A transaction among thieves
Socialism must be anti-imperialist, or it is nothing. But we must now add: anti-imperialism that places its faith in bourgeois nationalists, however radical their rhetoric, will end in betrayal. It always does. The Bolivarian project has now provided one more confirmation, written in the blood and dispossession of the Venezuelan working class, of what revolutionaries have argued since 1848.
The task of rebuilding falls to the Venezuelan left, to the workers and the poor who have been betrayed by their own leadership and plundered by foreign capital simultaneously. Our solidarity is with them. The task of the international movement is to ensure that the model being established this weekend, extraction followed by collaboration, faces sufficient resistance that it cannot be replicated in Havana, in Managua, or anywhere else Washington designates as the next obstacle to the “money coming out of the ground.”

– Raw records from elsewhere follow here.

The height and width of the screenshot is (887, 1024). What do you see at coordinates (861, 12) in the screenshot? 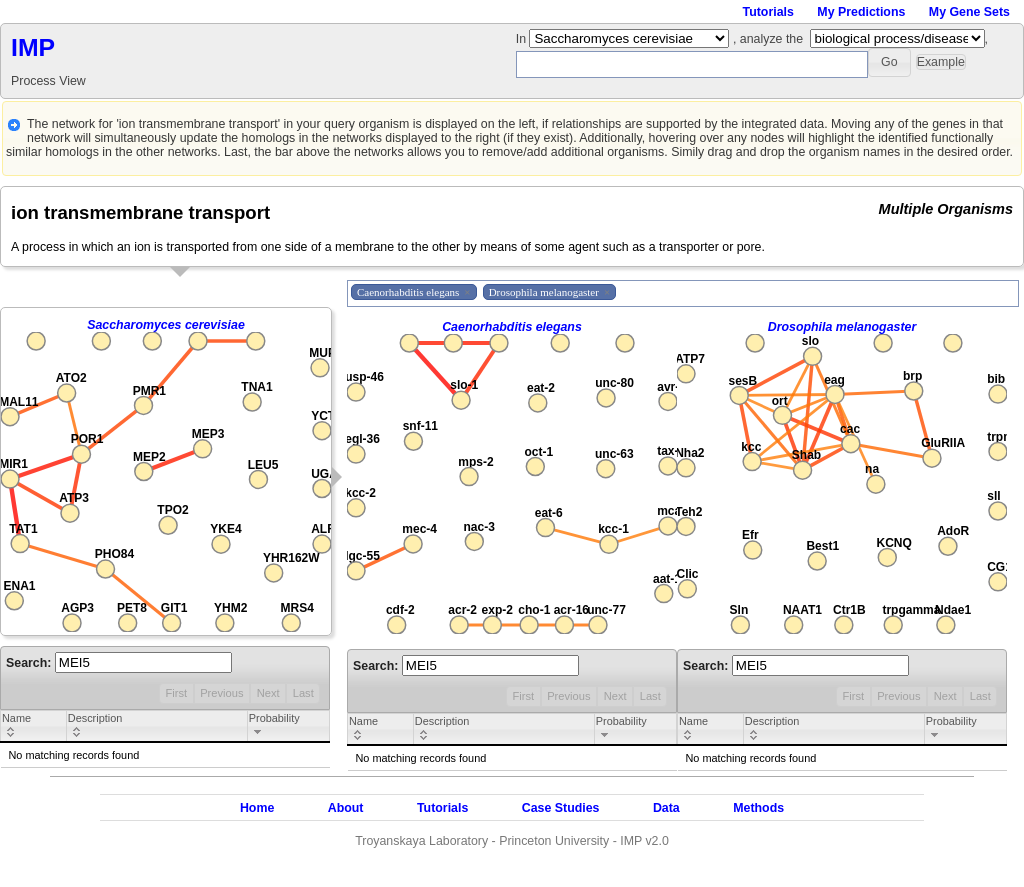
I see `My Predictions` at bounding box center [861, 12].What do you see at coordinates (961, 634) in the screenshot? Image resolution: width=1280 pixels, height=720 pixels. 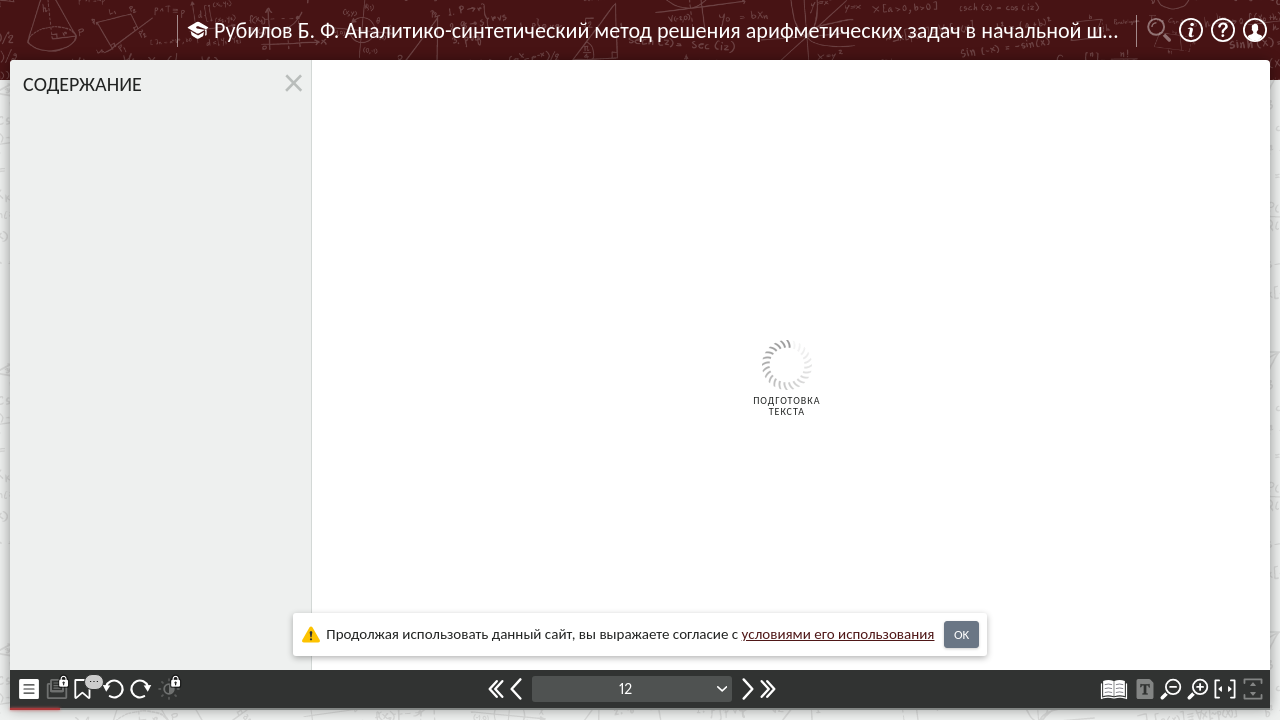 I see `OK` at bounding box center [961, 634].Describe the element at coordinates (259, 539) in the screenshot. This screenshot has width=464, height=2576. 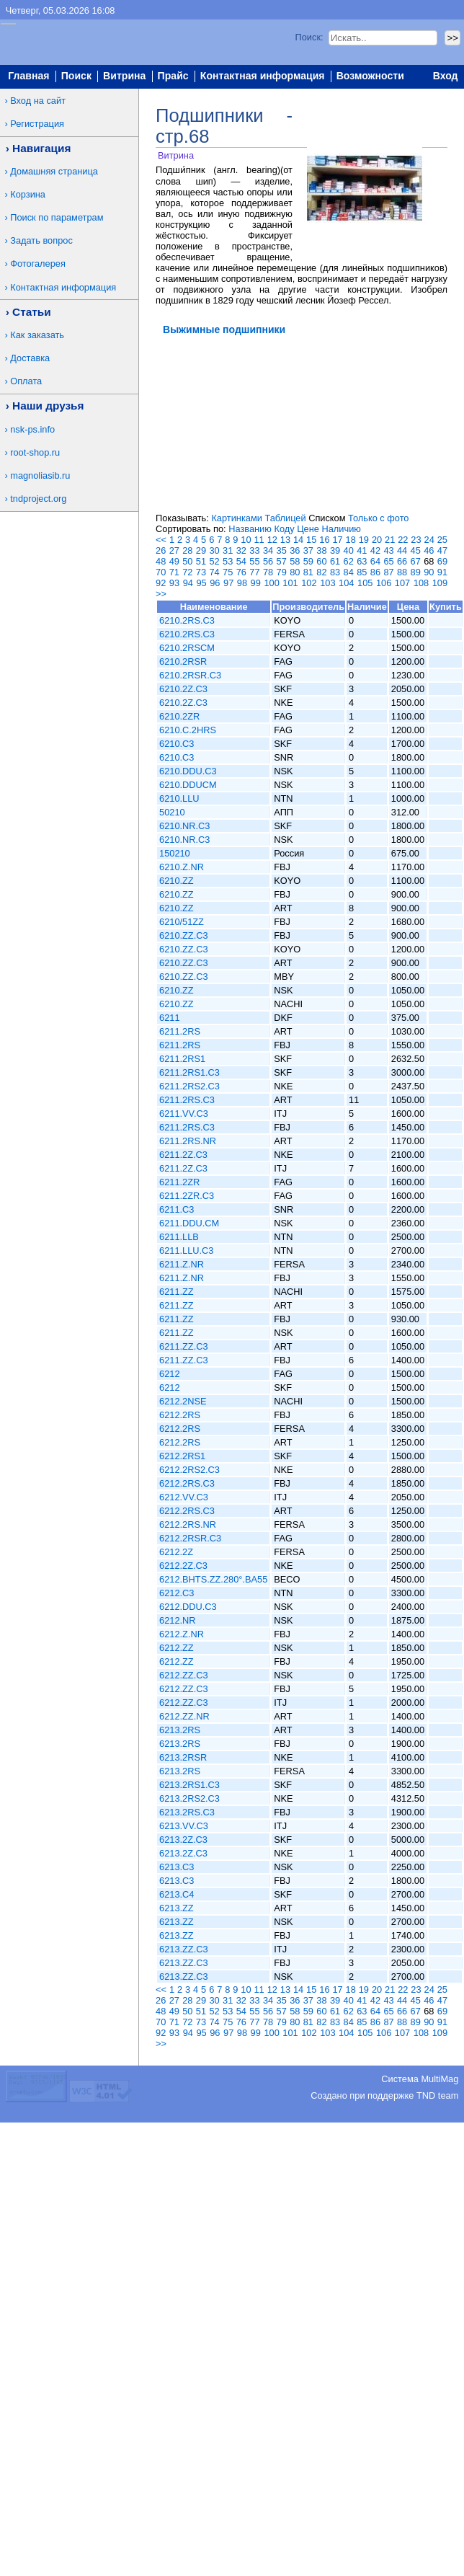
I see `11` at that location.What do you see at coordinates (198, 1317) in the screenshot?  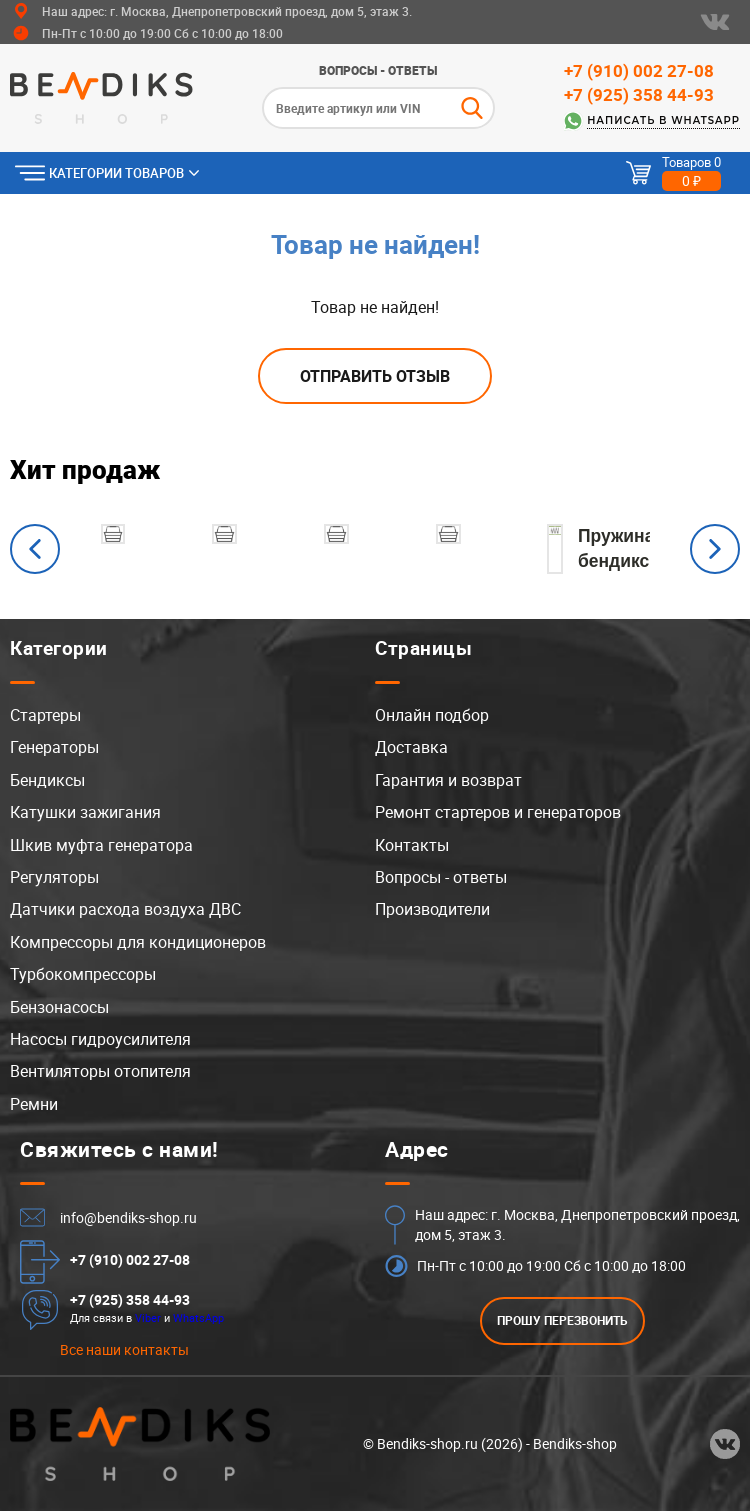 I see `WhatsApp` at bounding box center [198, 1317].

The entire case for "critical support" rested on the claim that Chavismo, whatever its faults, represented a barrier to imperialist penetration. That claim died this weekend in the FANB's demobilisation order. A leadership that hands the country to ExxonMobil rather than arm its own supporters has forfeited any claim to anti-imperialist credentials. Continued solidarity with that apparatus is not anti-imperialism; it is solidarity with the facilitators of imperialism.